It Always Comes Back To Harvard

Welcome to Massachusetts. Pick a gender and they can fix you up, as long as the taxpayer money holds out and you are in prison for murder.

http://washingtonexaminer.com/judge-grants-sex-change-for-mass.-murder-convict/article/feed/2028177#.UEZOwGie618

Doesn’t Federal Judge Mark Wolf know this kind of prisoner sex change order doesn’t shock people any more?

I looked up Wolf on the internet thing Al Gore invented and it said Justice Wolf went to…Harvard AND Yale! That explains the liberal time warp he is in but he must have some clue about what is “in” and “out” these days. He must have Madonna cassettes playing in his Audi.

The guy who wants the “operation-mutilation” murdered his wife and is serving a life sentence. Here is what he had to say about his pre-dick-iment:

"Everybody has the right to have their health care needs met, whether they are in prison or out on the streets," Kosilek said. "People in the prisons who have bad hearts, hips or knees have surgery to repair those things. My medical needs are no less important or more important than the person in the cell next to me."

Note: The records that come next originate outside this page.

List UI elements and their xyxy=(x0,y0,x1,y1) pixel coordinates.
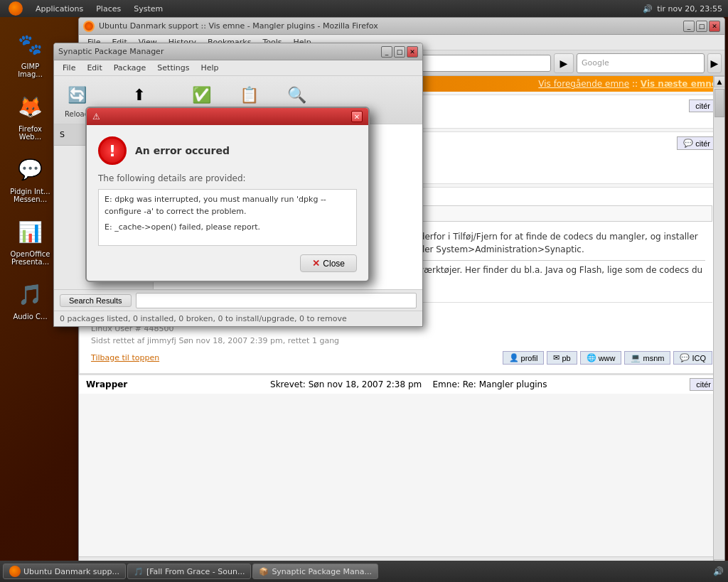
error-titlebar: ⚠ ✕ xyxy=(87,108,368,125)
audio-icon: 🎵 xyxy=(14,277,48,311)
taskbar-sys-icon: 🔊 xyxy=(713,566,724,576)
taskbar: Ubuntu Danmark supp... 🎵 [Fall From Grac… xyxy=(0,561,728,582)
firefox-close-btn[interactable]: ✕ xyxy=(709,21,720,32)
firefox-maximize-btn[interactable]: □ xyxy=(696,21,707,32)
forum-prev-link[interactable]: Vis foregående emne xyxy=(538,79,629,89)
taskbar-audio-label: [Fall From Grace - Soun... xyxy=(146,567,245,576)
taskbar-items: Ubuntu Danmark supp... 🎵 [Fall From Grac… xyxy=(0,564,713,579)
firefox-logo-icon xyxy=(83,21,95,32)
sidebar-icon-openoffice[interactable]: 📊 OpenOffice Presenta... xyxy=(6,212,55,269)
firefox-label: Firefox Web... xyxy=(9,125,53,141)
taskbar-audio-icon: 🎵 xyxy=(134,567,144,576)
gimp-icon: 🐾 xyxy=(14,27,48,61)
msnm-btn[interactable]: 💻 msnm xyxy=(624,351,670,365)
desktop: Applications Places System 🔊 tir nov 20,… xyxy=(0,0,728,582)
scrollbar-v[interactable]: ▲ ▼ xyxy=(713,76,724,571)
sidebar-icon-gimp[interactable]: 🐾 GIMP Imag... xyxy=(6,24,55,81)
firefox-title-text: Ubuntu Danmark support :: Vis emne - Man… xyxy=(99,21,378,31)
error-dialog: ⚠ ✕ ! An error occured The following det… xyxy=(85,107,370,282)
apply-icon: ✅ xyxy=(188,82,214,108)
top-panel: Applications Places System 🔊 tir nov 20,… xyxy=(0,0,728,17)
synaptic-maximize-btn[interactable]: □ xyxy=(394,46,405,58)
firefox-minimize-btn[interactable]: _ xyxy=(683,21,695,32)
pidgin-label: Pidgin Int... Messen... xyxy=(9,188,53,203)
profile-links: 👤 profil ✉ pb 🌐 www 💻 msnm 💬 ICQ xyxy=(503,351,712,365)
syn-search-results-btn[interactable]: Search Results xyxy=(60,294,132,307)
firefox-icon: 🦊 xyxy=(14,90,48,124)
panel-volume-icon[interactable]: 🔊 xyxy=(643,4,653,14)
error-details-box: E: dpkg was interrupted, you must manual… xyxy=(98,189,357,246)
reload-icon: 🔄 xyxy=(64,82,90,108)
synaptic-menubar: File Edit Package Settings Help xyxy=(54,60,422,76)
synaptic-statusbar: 0 packages listed, 0 installed, 0 broken… xyxy=(54,311,422,326)
taskbar-audio-btn[interactable]: 🎵 [Fall From Grace - Soun... xyxy=(127,564,251,579)
error-detail-line2: E: _cache->open() failed, please report. xyxy=(105,222,350,234)
search-icon: 🔍 xyxy=(284,82,310,108)
panel-clock: tir nov 20, 23:55 xyxy=(657,4,722,14)
error-warn-icon: ⚠ xyxy=(92,112,100,122)
panel-applications[interactable]: Applications xyxy=(30,3,89,15)
sidebar: 🐾 GIMP Imag... 🦊 Firefox Web... 💬 Pidgin… xyxy=(0,17,60,561)
taskbar-right: 🔊 xyxy=(713,566,728,576)
error-title-label: An error occured xyxy=(135,145,230,156)
synaptic-search-row: Search Results xyxy=(54,289,422,311)
go-btn[interactable]: ▶ xyxy=(554,53,574,73)
openoffice-label: OpenOffice Presenta... xyxy=(9,250,53,266)
synaptic-minimize-btn[interactable]: _ xyxy=(381,46,392,58)
error-stop-icon: ! xyxy=(98,136,127,165)
panel-system[interactable]: System xyxy=(128,3,168,15)
wrapper-row: Wrapper Skrevet: Søn nov 18, 2007 2:38 p… xyxy=(79,374,724,394)
taskbar-ubuntu-icon xyxy=(9,566,21,577)
syn-menu-settings[interactable]: Settings xyxy=(151,62,195,74)
error-close-button[interactable]: ✕ Close xyxy=(300,254,357,272)
synaptic-title: Synaptic Package Manager xyxy=(58,47,164,56)
markall-icon: ⬆ xyxy=(127,82,152,108)
sidebar-icon-audio[interactable]: 🎵 Audio C... xyxy=(6,274,55,323)
error-detail-line1: E: dpkg was interrupted, you must manual… xyxy=(105,194,350,217)
syn-menu-file[interactable]: File xyxy=(57,62,81,74)
synaptic-title-text: Synaptic Package Manager xyxy=(58,47,164,56)
synaptic-close-btn[interactable]: ✕ xyxy=(407,46,418,58)
close-x-icon: ✕ xyxy=(312,258,320,269)
ubuntu-logo[interactable] xyxy=(3,0,28,17)
error-header-row: ! An error occured xyxy=(98,136,357,165)
error-footer: ✕ Close xyxy=(98,254,357,272)
properties-icon: 📋 xyxy=(237,82,262,108)
taskbar-synaptic-icon: 📦 xyxy=(259,567,269,576)
scroll-up-btn[interactable]: ▲ xyxy=(714,76,724,87)
synaptic-titlebar: Synaptic Package Manager _ □ ✕ xyxy=(54,43,422,60)
error-body: ! An error occured The following details… xyxy=(87,125,368,281)
pb-btn[interactable]: ✉ pb xyxy=(547,351,577,365)
taskbar-ubuntu-label: Ubuntu Danmark supp... xyxy=(23,567,119,576)
panel-places[interactable]: Places xyxy=(90,3,127,15)
error-title-close-btn[interactable]: ✕ xyxy=(351,111,363,122)
profile-btn[interactable]: 👤 profil xyxy=(503,351,545,365)
syn-status-text: 0 packages listed, 0 installed, 0 broken… xyxy=(60,314,347,323)
search-bar-icon: Google xyxy=(577,53,705,73)
error-subtitle: The following details are provided: xyxy=(98,173,357,183)
firefox-titlebar: Ubuntu Danmark support :: Vis emne - Man… xyxy=(79,18,724,35)
syn-menu-edit[interactable]: Edit xyxy=(81,62,107,74)
syn-menu-package[interactable]: Package xyxy=(108,62,152,74)
taskbar-synaptic-btn[interactable]: 📦 Synaptic Package Mana... xyxy=(252,564,378,579)
sidebar-icon-firefox[interactable]: 🦊 Firefox Web... xyxy=(6,87,55,144)
synaptic-window-controls: _ □ ✕ xyxy=(381,46,418,58)
pidgin-icon: 💬 xyxy=(14,152,48,186)
syn-search-field[interactable] xyxy=(136,293,417,308)
error-close-label: Close xyxy=(323,259,345,269)
taskbar-ubuntu-btn[interactable]: Ubuntu Danmark supp... xyxy=(3,564,126,579)
syn-menu-help[interactable]: Help xyxy=(195,62,224,74)
forum-next-link[interactable]: Vis næste emne xyxy=(641,79,717,89)
scroll-thumb[interactable] xyxy=(714,89,724,117)
sidebar-icon-pidgin[interactable]: 💬 Pidgin Int... Messen... xyxy=(6,149,55,206)
www-btn[interactable]: 🌐 www xyxy=(580,351,622,365)
icq-btn[interactable]: 💬 ICQ xyxy=(673,351,712,365)
audio-label: Audio C... xyxy=(13,313,47,320)
search-go-btn[interactable]: ▶ xyxy=(707,53,722,73)
openoffice-icon: 📊 xyxy=(14,215,48,249)
cite-btn-2[interactable]: 💬 citér xyxy=(677,136,717,150)
gimp-label: GIMP Imag... xyxy=(9,63,53,78)
taskbar-synaptic-label: Synaptic Package Mana... xyxy=(272,567,372,576)
tilbage-link[interactable]: Tilbage til toppen xyxy=(91,353,159,362)
post-edit-meta: Sidst rettet af jimmyfj Søn nov 18, 2007… xyxy=(91,336,712,345)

I would say this murderer’s wife had the need to live until he murdered her. Now he needs a way to serve his sentence in a less confrontational setting than in with other male convicts. And the Harvard/Yale judge needs to fulfill his fantacy of social justice and shove his thumb in everyone’s eye who disagrees with him.

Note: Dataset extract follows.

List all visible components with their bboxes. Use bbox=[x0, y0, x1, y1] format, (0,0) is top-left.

The murdered woman, along with her family, will now pay for Justice Wolf and the murderer’s delights as the Massachusetts taxpayers foot the bill for the judicial/social experiment in perversion.

So who pays when the murderer changes his mind and wants to be a male murderer again?

 

Reader Comments (2)

Ed, if we new hamsters were smart, we'd send all our misfit toys down to MA-MA Land to gets their genders reassigned, whether that be a dindle-danglectomy or a pussilabimous extension. And what better place to perform these lofty human carvings than the hallowed halls of Haaarvid Med School. Heck, they got a big yard, why not perform group reassignments under a big ol' tent. I'll bring the popcorn and hotdogs, you bring the ice-tea to reduce swelling of hubris and post-operative remorse syndrome.
– C. dog, doctor to the criminally insane
September 5, 2012 | Unregistered CommenterC. dog
dog:

Notice how quaint a felon having sex reassignment is these days?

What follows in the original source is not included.